BEGIN
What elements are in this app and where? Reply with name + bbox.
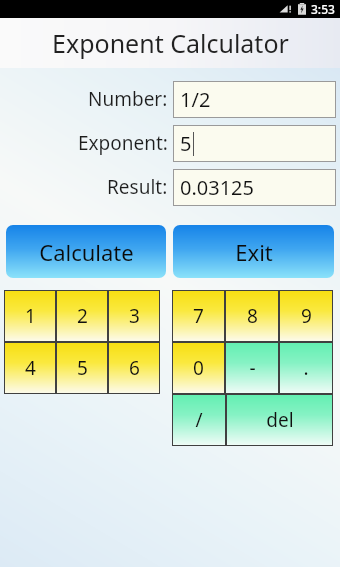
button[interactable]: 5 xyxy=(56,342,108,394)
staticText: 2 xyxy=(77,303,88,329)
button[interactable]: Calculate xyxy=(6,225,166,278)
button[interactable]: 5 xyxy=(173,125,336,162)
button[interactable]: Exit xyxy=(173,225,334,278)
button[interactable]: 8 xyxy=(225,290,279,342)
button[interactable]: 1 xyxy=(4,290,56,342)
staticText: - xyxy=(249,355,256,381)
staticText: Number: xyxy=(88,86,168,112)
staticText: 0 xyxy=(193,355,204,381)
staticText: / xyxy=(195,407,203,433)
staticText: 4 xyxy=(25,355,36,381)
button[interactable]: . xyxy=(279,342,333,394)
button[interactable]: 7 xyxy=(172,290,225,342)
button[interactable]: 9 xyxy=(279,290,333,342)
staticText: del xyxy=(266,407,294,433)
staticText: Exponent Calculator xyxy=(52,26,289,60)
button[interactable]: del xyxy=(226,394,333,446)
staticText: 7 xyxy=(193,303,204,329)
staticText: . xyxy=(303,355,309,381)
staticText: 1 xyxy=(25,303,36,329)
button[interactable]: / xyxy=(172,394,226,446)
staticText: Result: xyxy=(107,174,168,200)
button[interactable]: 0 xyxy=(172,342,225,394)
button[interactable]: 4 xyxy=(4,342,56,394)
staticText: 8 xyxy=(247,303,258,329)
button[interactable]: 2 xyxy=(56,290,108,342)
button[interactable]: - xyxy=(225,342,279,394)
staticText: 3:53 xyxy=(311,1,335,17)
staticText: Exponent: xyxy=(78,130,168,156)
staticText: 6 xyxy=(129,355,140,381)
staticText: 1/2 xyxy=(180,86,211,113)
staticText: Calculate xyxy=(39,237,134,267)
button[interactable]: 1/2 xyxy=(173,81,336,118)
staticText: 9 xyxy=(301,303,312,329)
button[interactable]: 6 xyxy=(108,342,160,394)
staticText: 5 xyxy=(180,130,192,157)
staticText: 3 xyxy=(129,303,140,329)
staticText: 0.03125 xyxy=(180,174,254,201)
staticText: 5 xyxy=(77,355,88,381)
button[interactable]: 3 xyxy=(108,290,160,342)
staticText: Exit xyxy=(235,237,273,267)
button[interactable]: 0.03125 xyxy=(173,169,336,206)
END
Please repeat the entries exactly. Do not include the pictures.

• [WRITTEN ANSWER]:
What elements are in this app and where? Reply with name + bbox.
button[interactable]: 5 xyxy=(56,342,108,394)
staticText: 2 xyxy=(77,303,88,329)
button[interactable]: Calculate xyxy=(6,225,166,278)
button[interactable]: 5 xyxy=(173,125,336,162)
button[interactable]: Exit xyxy=(173,225,334,278)
button[interactable]: 8 xyxy=(225,290,279,342)
button[interactable]: 1 xyxy=(4,290,56,342)
staticText: - xyxy=(249,355,256,381)
staticText: Number: xyxy=(88,86,168,112)
staticText: 0 xyxy=(193,355,204,381)
staticText: / xyxy=(195,407,203,433)
staticText: 4 xyxy=(25,355,36,381)
button[interactable]: . xyxy=(279,342,333,394)
button[interactable]: 7 xyxy=(172,290,225,342)
button[interactable]: 9 xyxy=(279,290,333,342)
staticText: del xyxy=(266,407,294,433)
staticText: Exponent Calculator xyxy=(52,26,289,60)
button[interactable]: del xyxy=(226,394,333,446)
staticText: 7 xyxy=(193,303,204,329)
staticText: . xyxy=(303,355,309,381)
staticText: 1 xyxy=(25,303,36,329)
button[interactable]: / xyxy=(172,394,226,446)
staticText: Result: xyxy=(107,174,168,200)
button[interactable]: 0 xyxy=(172,342,225,394)
button[interactable]: 4 xyxy=(4,342,56,394)
staticText: 8 xyxy=(247,303,258,329)
button[interactable]: 2 xyxy=(56,290,108,342)
button[interactable]: - xyxy=(225,342,279,394)
staticText: 3:53 xyxy=(311,1,335,17)
staticText: Exponent: xyxy=(78,130,168,156)
staticText: 6 xyxy=(129,355,140,381)
staticText: 1/2 xyxy=(180,86,211,113)
staticText: Calculate xyxy=(39,237,134,267)
button[interactable]: 1/2 xyxy=(173,81,336,118)
staticText: 9 xyxy=(301,303,312,329)
button[interactable]: 6 xyxy=(108,342,160,394)
staticText: 5 xyxy=(180,130,192,157)
staticText: 3 xyxy=(129,303,140,329)
staticText: 0.03125 xyxy=(180,174,254,201)
staticText: 5 xyxy=(77,355,88,381)
button[interactable]: 3 xyxy=(108,290,160,342)
staticText: Exit xyxy=(235,237,273,267)
button[interactable]: 0.03125 xyxy=(173,169,336,206)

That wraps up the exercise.